### WHAT THE TASK REQUIRES
Read through the records. Copy each line that has the word "посетителей".

### DATA SHOWN
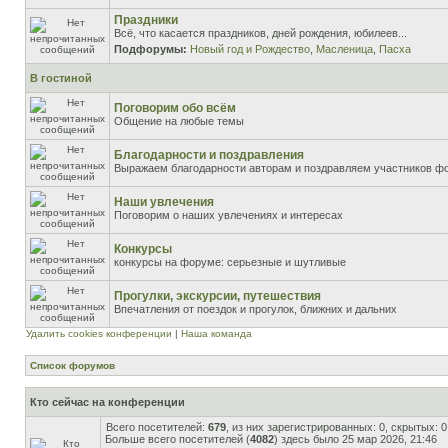
Праздники
Всё, что касается праздников, дней рождения, юбилеев...
Подфорумы:
Новый год и Рождество
,
Масленица
,
Пасха
В гостиной
Поговорим обо всём
Общение на любые темы
Благодарности и поздравления
Выражаем благодарности авторам и поздравляем участников ф
Наши увлечения
Поговорим о наших увлечениях и интересах
Конкурсы
конкурсы на форуме: серьезные и шутливые
Прогулки, экскурсии, путешествия
Впечатления от поездок и прогулок, ближних и дальних
Удалить cookies конференции
|
Наша команда
Список форумов
Кто сейчас на конференции
Всего посетителей:
679
, из них зарегистрированных: 0, скрытых: 
Больше всего посетителей (
4082
) здесь было 25 мар 2026, 21:46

### YOUR SOLUTION
Всего посетителей:
Больше всего посетителей (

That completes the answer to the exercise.